> PROBLEM REQUIREMENTS:
Look through the records, and whenever a line includes the word "critères", copy it.

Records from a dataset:
=-=-=-=-=

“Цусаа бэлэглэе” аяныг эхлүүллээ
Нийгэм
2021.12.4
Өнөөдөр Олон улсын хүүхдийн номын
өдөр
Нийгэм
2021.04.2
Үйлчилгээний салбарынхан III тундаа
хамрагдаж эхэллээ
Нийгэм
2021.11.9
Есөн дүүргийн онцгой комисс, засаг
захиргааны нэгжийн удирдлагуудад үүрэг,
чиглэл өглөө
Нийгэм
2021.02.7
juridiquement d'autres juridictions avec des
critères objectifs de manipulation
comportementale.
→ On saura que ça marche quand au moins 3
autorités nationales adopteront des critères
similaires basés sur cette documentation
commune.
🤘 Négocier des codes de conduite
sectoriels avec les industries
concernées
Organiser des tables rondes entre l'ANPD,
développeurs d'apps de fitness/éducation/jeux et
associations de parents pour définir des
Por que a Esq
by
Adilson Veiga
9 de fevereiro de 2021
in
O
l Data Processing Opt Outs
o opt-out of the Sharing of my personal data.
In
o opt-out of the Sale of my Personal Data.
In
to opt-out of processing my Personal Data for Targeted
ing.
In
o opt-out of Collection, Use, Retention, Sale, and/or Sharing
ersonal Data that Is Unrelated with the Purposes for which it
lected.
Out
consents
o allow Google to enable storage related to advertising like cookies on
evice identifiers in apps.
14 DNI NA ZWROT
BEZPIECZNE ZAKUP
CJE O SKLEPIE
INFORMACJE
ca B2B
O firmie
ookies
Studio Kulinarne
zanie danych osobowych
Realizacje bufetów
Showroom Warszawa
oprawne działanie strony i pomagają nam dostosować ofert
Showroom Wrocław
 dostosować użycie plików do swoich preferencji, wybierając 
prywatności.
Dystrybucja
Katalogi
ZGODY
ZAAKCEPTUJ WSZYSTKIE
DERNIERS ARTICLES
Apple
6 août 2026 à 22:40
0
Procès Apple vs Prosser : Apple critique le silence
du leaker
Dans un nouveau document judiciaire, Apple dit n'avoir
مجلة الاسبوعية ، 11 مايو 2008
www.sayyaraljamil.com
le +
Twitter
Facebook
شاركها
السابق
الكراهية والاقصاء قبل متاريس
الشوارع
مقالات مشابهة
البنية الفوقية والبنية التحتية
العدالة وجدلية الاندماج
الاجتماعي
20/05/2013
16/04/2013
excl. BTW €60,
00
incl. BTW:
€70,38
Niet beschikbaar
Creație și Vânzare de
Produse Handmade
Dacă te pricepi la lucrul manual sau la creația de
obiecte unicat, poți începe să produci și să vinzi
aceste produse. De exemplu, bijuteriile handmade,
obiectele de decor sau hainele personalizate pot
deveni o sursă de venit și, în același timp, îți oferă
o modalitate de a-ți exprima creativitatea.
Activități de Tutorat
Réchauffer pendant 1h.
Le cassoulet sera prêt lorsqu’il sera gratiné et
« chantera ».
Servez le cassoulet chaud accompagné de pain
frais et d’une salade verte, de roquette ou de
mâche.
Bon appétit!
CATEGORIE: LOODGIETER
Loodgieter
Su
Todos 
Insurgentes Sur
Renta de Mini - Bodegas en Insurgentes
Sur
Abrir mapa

=-=-=-=-=

> SOLUTION FOR THIS PROBLEM:
critères objectifs de manipulation
autorités nationales adopteront des critères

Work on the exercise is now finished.